Similar document search with OpenSearch

Wed, Jan 11, 2023 · Shunsuke Goto

This blog is available in Japanese here: OpenSearch を使用した類似文書検索

When users need to find multiple results in your search data, such as recommendations for similar articles on a news website or recommendations for related products on an e-commerce site, you can take advantage of similar document search inside of OpenSearch. When you give OpenSearch a document as a query, similar document search retrieves contents similar to the query document.

There are two main approaches to retrieving similar documents:

  1. Retrieval based on the similarity of the contents to the document query
  2. Retrieval based on the user’s query history

This blog post focuses on the first approach and explains how to implement the approach using OpenSearch.

Similar document search in OpenSearch

1. More like this query

The traditional way to achieve similar document search is to use a More Like This (MLT) query. MLT is a search based on term frequency, which has the assumption that similar documents contain the same words. While MLT is an intuitive mechanism, it lacks the flexibility of considering context or different words with similar meanings.

MLT uses term frequency-inverse document frequency (tf-idf) to extract document features:

  • Term frequency (tf) is the number of times a term appears within a document.
  • Inverse document frequency (idf) is the measure of how rare the term is across all the documents.

tf-idf is the product of tf and idf. That product is used to reflect how important a word is to a document in a collection of documents. MLT analyzes an input document and selects the top k terms with the highest tf-idf to form a query. When a user enters a query, MLT uses the query to return the top similar documents.

2. k-NN

You can also use the k-nearest neighbors (k-NN) algorithm for similar document search. In k-NN, vectors represent documents. When given a query vector, k-NN returns k documents with the highest similarity. To create vectors from documents, you can use a machine learning (ML) model to position documents with similar meanings close to each other. Therefore, similar document search using k-NN allows for more advanced search than MLT because vectors can contain context and not just the same words. However, search results highly depend on the model, and it is quite difficult to understand why certain search results appears where others don’t.

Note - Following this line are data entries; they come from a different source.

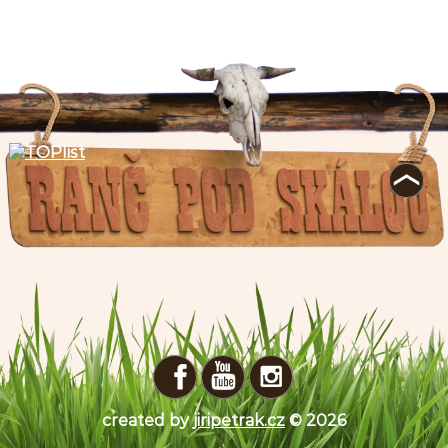
created by
jiripetrak.cz
© 2026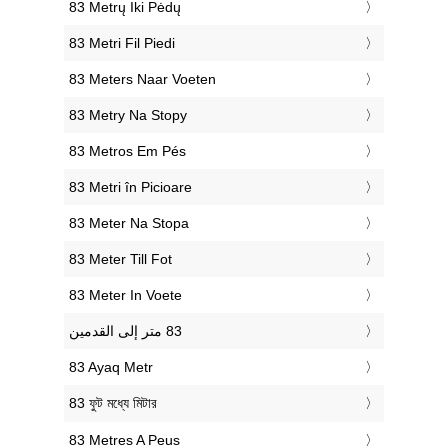
‎83 Metrų Iki Pėdų
‎83 Metri Fil Piedi
‎83 Meters Naar Voeten
‎83 Metry Na Stopy
‎83 Metros Em Pés
‎83 Metri în Picioare
‎83 Meter Na Stopa
‎83 Meter Till Fot
‎83 Meter In Voete
‎83 Ayaq Metr
‎83 ফুট মধ্যে মিটার
‎83 Metres A Peus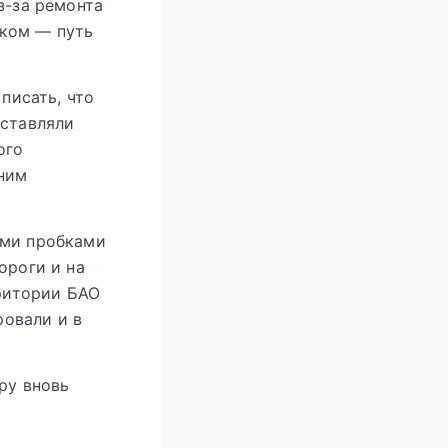
з-за ремонта
шком — путь
писать, что
оставляли
ого
 ним
ыми пробками
ороги и на
рритории БАО
овали и в
ру вновь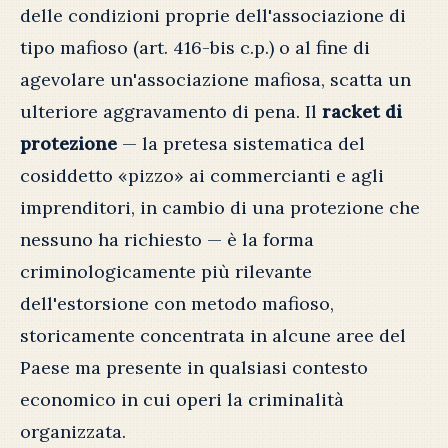
delle condizioni proprie dell'associazione di
tipo mafioso (art. 416-bis c.p.) o al fine di
agevolare un'associazione mafiosa, scatta un
ulteriore aggravamento di pena. Il
racket di
protezione
— la pretesa sistematica del
cosiddetto «pizzo» ai commercianti e agli
imprenditori, in cambio di una protezione che
nessuno ha richiesto — è la forma
criminologicamente più rilevante
dell'estorsione con metodo mafioso,
storicamente concentrata in alcune aree del
Paese ma presente in qualsiasi contesto
economico in cui operi la criminalità
organizzata.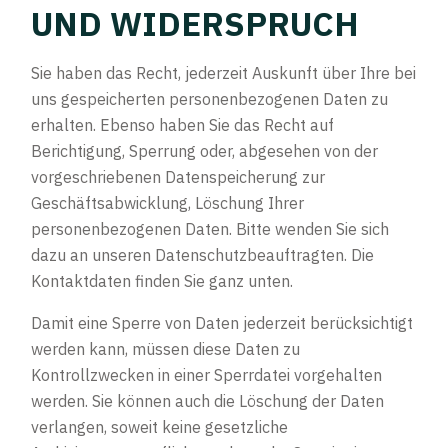
UND WIDERSPRUCH
Sie haben das Recht, jederzeit Auskunft über Ihre bei
uns gespeicherten personenbezogenen Daten zu
erhalten. Ebenso haben Sie das Recht auf
Berichtigung, Sperrung oder, abgesehen von der
vorgeschriebenen Datenspeicherung zur
Geschäftsabwicklung, Löschung Ihrer
personenbezogenen Daten. Bitte wenden Sie sich
dazu an unseren Datenschutzbeauftragten. Die
Kontaktdaten finden Sie ganz unten.
Damit eine Sperre von Daten jederzeit berücksichtigt
werden kann, müssen diese Daten zu
Kontrollzwecken in einer Sperrdatei vorgehalten
werden. Sie können auch die Löschung der Daten
verlangen, soweit keine gesetzliche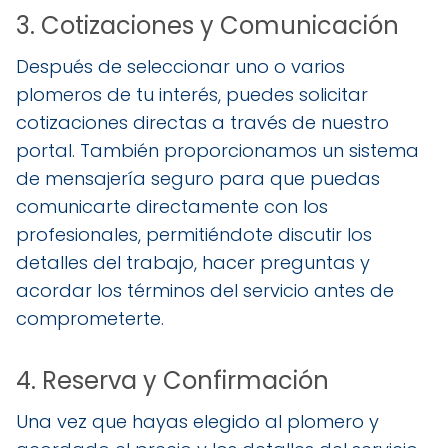
3. Cotizaciones y Comunicación
Después de seleccionar uno o varios
plomeros de tu interés, puedes solicitar
cotizaciones directas a través de nuestro
portal. También proporcionamos un sistema
de mensajería seguro para que puedas
comunicarte directamente con los
profesionales, permitiéndote discutir los
detalles del trabajo, hacer preguntas y
acordar los términos del servicio antes de
comprometerte.
4. Reserva y Confirmación
Una vez que hayas elegido al plomero y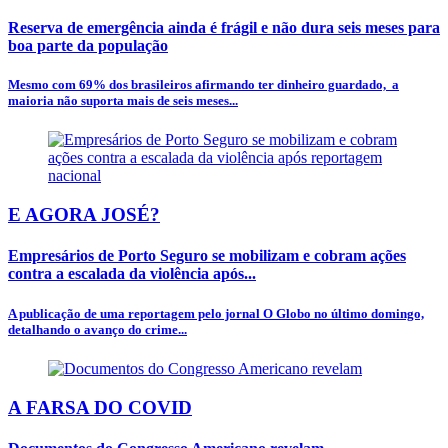
Reserva de emergência ainda é frágil e não dura seis meses para
boa parte da população
Mesmo com 69% dos brasileiros afirmando ter dinheiro guardado, a
maioria não suporta mais de seis meses...
E AGORA JOSÉ?
Empresários de Porto Seguro se mobilizam e cobram ações
contra a escalada da violência após...
A publicação de uma reportagem pelo jornal O Globo no último domingo,
detalhando o avanço do crime...
A FARSA DO COVID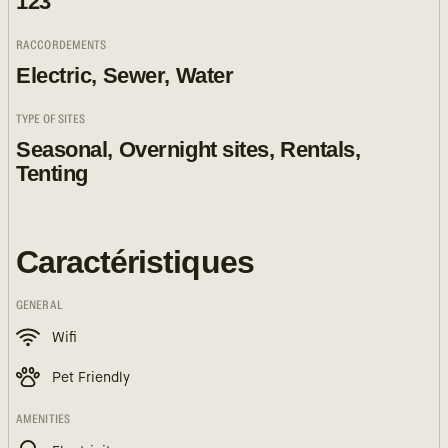
123
RACCORDEMENTS
Electric, Sewer, Water
TYPE OF SITES
Seasonal, Overnight sites, Rentals,
Tenting
Caractéristiques
GENERAL
Wifi
Pet Friendly
AMENITIES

OpenSearch supports k-NN search, which can use exact k-NN search or approximate k-NN for an efficient search. In order to use k-NN, you must convert the text of a field to be searched into a vector through an ML model before indexing and searching in OpenSearch. In OpenSearch 2.4, you can use the Neural Search plugin (experimental), which allows you to upload your ML models, vectorize documents and queries, and search documents using k-NN. With the Neural Search plugin, you don’t need to vectorize documents yourself when indexing and searching. The following figure shows an overview of the Neural Search plugin.

Overview for neural search plugin

Note thatAmazon OpenSearch Service, the AWS managed OpenSearch service, currently only supports versions up to 2.3, which don’t support the model-serving framework or the Neural Search plugin.

Examples of MLT and k-NN in OpenSearch

In the following examples, we use OpenSearch 2.4 to demonstrate a similar document search using both an MLT query and k-NN through the Neural Search plugin, and we compare the search results.

Building an OpenSearch environment

OpenSearch has several installation options, such as Docker, Tarball, and RPM. We use Docker for this demonstration.

Because this is just a demonstration, prepare a docker-compose.yml that uses a single node and disables security plugins:

version: "3"
services:
  opensearch-node:
    image: opensearchproject/opensearch:latest
    container_name: opensearch-node
    environment:
      - discovery.type=single-node
      - "DISABLE_INSTALL_DEMO_CONFIG=true"
      - "DISABLE_SECURITY_PLUGIN=true"
    ulimits:
      memlock:
        soft: -1
        hard: -1
    ports:
      - 9200:9200

  opensearch-dashboards:
    image: opensearchproject/opensearch-dashboards:latest
    container_name: opensearch-dashboards
    ports:
      - 5601:5601
    expose:
      - "5601"
    environment:
      - "DISABLE_SECURITY_DASHBOARDS_PLUGIN=true"
      - "OPENSEARCH_HOSTS=http://opensearch-node:9200"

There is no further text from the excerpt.